» ACTIVITY
Give back every entry precisely as written, without any of the images.
MATERIAL PROVIDED START
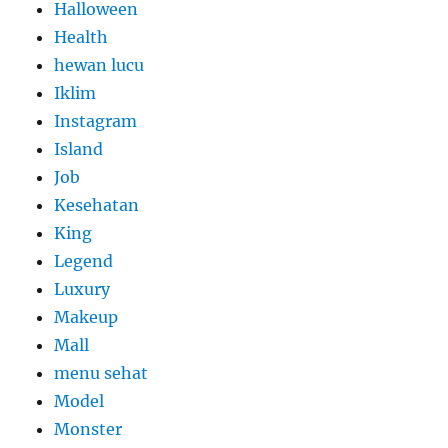
Halloween
Health
hewan lucu
Iklim
Instagram
Island
Job
Kesehatan
King
Legend
Luxury
Makeup
Mall
menu sehat
Model
Monster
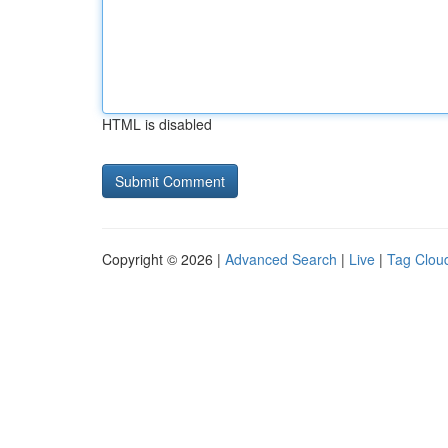
HTML is disabled
Copyright © 2026 |
Advanced Search
|
Live
|
Tag Clou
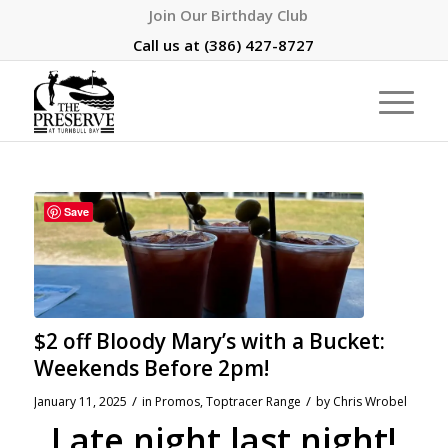
Join Our Birthday Club
Call us at
(386) 427-8727
Save
$2 off Bloody Mary’s with a Bucket:
Weekends Before 2pm!
/
/
January 11, 2025
in
Promos
,
Toptracer Range
by
Chris Wrobel
Late night last night!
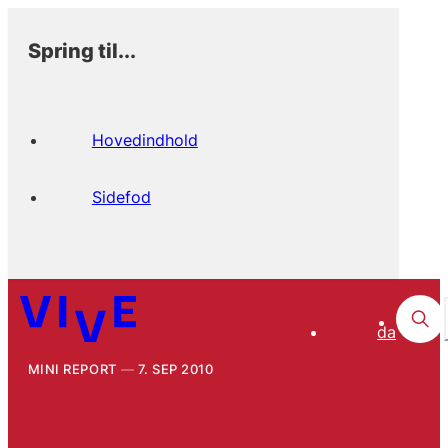
Spring til...
Hovedindhold
Sidefod
da
MINI REPORT
7. SEP 2010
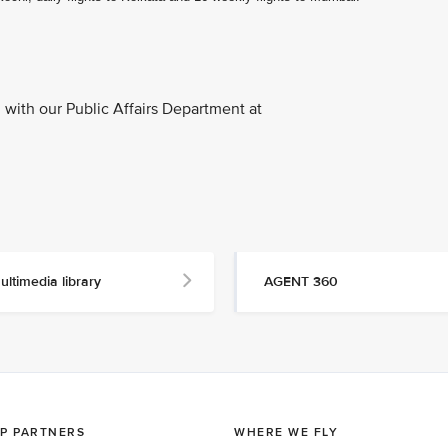
with our Public Affairs Department at
ultimedia library
AGENT 360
MATERIAL PROVIDED END
» ANSWER BOX
Halloween
Health
hewan lucu
Iklim
Instagram
Island
Job
Kesehatan
King
Legend
Luxury
Makeup
Mall
menu sehat
Model
Monster
HTML is disabled
Copyright © 2026 |
Advanced Search
|
Live
|
Tag Clou
Join Our Birthday Club
Call us at
(386) 427-8727
Save
$2 off Bloody Mary’s with a Bucket:
Weekends Before 2pm!
/
/
January 11, 2025
in
Promos
,
Toptracer Range
by
Chris Wrobel
Late night last night!
Spring til...
Hovedindhold
Sidefod
da
MINI REPORT
7. SEP 2010
with our Public Affairs Department at
ultimedia library
AGENT 360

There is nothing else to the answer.